Honestly, it felt to me like iOS 6 was the culmination of 6 years of engineering by a proud and strong company that employs the world's best software engineers.
iOS 7 was such a huge step back in every single way. The OS just no longer feels solidly built. The design has so many inconsistencies that I find it hard to believe a world class designer like Ive designed it. It simply feels fragile. I don't remember ever having to DFU restore my iPhone to get rid of some weird bug every few months with iOS6. I don't remember worrying about "oh I did a restore instead of set as new so something will surely break."
Honestly? I miss Forstall and I think Apple really changed for the worse software-wise the day he left. These 'engineers' responsible for iOS 8 and Yosemite? Amateur hour garbage workers. I can't believe something so broken could ship from the world's richest non-oil company.

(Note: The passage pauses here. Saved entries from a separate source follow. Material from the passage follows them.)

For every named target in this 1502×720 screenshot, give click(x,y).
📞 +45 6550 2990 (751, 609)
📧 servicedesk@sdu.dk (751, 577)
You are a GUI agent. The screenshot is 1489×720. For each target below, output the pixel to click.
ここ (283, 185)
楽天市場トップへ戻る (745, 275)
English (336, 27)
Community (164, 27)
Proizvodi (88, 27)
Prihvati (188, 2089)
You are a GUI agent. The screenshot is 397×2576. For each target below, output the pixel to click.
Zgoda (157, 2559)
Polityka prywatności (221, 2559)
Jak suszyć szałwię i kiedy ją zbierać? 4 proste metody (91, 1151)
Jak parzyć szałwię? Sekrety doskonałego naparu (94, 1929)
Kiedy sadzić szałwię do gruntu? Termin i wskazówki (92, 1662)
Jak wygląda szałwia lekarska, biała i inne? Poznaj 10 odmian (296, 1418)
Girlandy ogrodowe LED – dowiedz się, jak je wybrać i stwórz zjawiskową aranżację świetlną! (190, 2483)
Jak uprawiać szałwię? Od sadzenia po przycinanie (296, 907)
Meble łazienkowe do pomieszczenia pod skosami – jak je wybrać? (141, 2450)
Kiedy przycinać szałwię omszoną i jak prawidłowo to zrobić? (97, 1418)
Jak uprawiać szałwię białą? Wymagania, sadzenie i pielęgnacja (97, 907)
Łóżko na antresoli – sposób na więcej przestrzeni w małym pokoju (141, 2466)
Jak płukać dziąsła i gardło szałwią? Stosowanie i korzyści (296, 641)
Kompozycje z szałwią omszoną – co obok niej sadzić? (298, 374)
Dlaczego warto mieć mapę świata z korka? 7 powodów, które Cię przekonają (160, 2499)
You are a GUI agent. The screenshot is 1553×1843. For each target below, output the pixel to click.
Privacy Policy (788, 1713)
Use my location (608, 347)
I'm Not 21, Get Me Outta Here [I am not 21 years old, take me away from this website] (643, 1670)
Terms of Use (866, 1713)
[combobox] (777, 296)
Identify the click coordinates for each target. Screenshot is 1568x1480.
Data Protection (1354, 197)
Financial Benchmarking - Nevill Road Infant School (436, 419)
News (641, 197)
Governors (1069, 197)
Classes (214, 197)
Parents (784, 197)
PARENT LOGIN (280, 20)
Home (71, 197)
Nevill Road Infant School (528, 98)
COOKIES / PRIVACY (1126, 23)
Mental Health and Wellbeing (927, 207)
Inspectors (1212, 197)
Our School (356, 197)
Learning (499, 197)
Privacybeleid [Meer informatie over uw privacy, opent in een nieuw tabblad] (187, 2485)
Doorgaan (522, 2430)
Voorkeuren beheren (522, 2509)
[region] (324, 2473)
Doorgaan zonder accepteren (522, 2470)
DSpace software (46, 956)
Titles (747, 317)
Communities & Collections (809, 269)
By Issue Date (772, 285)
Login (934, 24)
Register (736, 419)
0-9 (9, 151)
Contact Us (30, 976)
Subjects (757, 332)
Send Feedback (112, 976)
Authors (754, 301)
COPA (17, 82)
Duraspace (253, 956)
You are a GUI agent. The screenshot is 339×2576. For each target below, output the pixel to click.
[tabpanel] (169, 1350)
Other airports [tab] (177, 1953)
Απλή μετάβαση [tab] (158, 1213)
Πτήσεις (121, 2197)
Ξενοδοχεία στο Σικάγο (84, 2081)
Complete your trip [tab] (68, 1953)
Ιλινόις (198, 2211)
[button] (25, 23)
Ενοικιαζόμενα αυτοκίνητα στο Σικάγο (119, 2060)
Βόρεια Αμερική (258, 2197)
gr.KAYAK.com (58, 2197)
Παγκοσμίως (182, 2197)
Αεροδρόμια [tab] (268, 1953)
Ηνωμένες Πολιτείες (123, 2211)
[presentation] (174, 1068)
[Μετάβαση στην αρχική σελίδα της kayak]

I guess it boils down to this: with iOS 6 on my old iPhone 5, I had this sense of trust in my phone. I trusted it to do the task it was assigned and it always delivered without mistake. With iOS 7 and 8, that trust is mostly gone and I'm always "eh" about whether it'll complete my task properly or not, and whatever kind of battery life it feels like having that day. The trust a person has in their phone is simply the most important element of all. I don't care about fancy blur and animations and Air this or Handoff that. Give me back a consistent, trustworthy experience.
With that out of the way, my feelings on iOS 9 are:
On one side, I remain somewhat optimistic that iOS 9 will finally be what I'm looking for. On the other side, I was similarly optimistic with iOS 7, 8, and OSX Yosemite, and they've all turned out to be nothing more than amateur hour programming and design experimentation.